It is critically important to understand the role of the law. Its primary purpose is to establish and teach us the righteous standard of God (Galatians 3:24-25). It was never intended to be the means by which man found salvation (justification)! Nor is it the means of our sanctification. If we draw our motivation from the law to make us holy, we will find ourselves hopelessly unable to keep its precepts. If we believe the law empowers us to be spiritual, we will find it impotent. The law condemns us. But, having died in Christ, we are freed from the law’s condemnation and our new life in Christ now motivates and empowers us to “bear fruit for God” (Romans 7:4).

Let’s take another look at the marriage analogy.

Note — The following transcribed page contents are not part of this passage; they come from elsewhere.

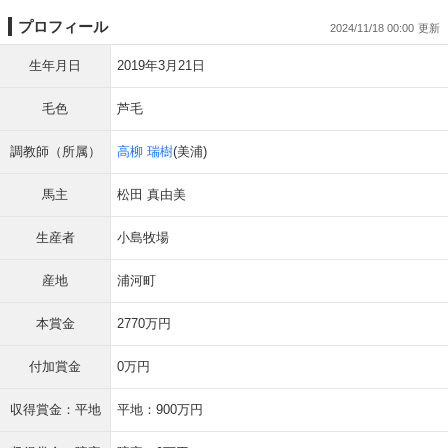
プロフィール
2024/11/18 00:00
生年月日
2019年3月21日
毛色
芦毛
調教師（所属）
高柳 瑞樹
(美浦)
馬主
松田 真由美
生産者
小島牧場
産地
浦河町
本賞金
2770万円
付加賞金
0万円
収得賞金：平地
平地：900万円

What is the primary role of a spouse in that new marriage relationship? Isn’t it to grow in knowledge and ever-deepening intimacy of one’s partner? And certainly, it is typified by a “want to” desire rather than a “have to” obligation. As this happens in our relationship with Christ, we begin to “read Scripture, pray, meditate, journal or fast….for the sole purpose of knowing His mind…The spiritual disciplines are not a means to holiness; they are a means of knowing Christ” [2]. And, knowing Jesus better will make us desire the kind of righteousness for which the law asks  instead of the law making us desire Jesus.

When you get to the point that a quiet time is not a chore, when Bible reading is not something you check off your “to do” list, and when praying is something that occurs freely and for prolonged times, you have broken free from the bond of the law and moved into the freedom found in the Spirit.

Your response:

  • Take some time to meditate on the following verses: Colossians 3:1-17.
  • Consider who you are in Christ and what you should “put to death.”
  • Consider how you should be clothed.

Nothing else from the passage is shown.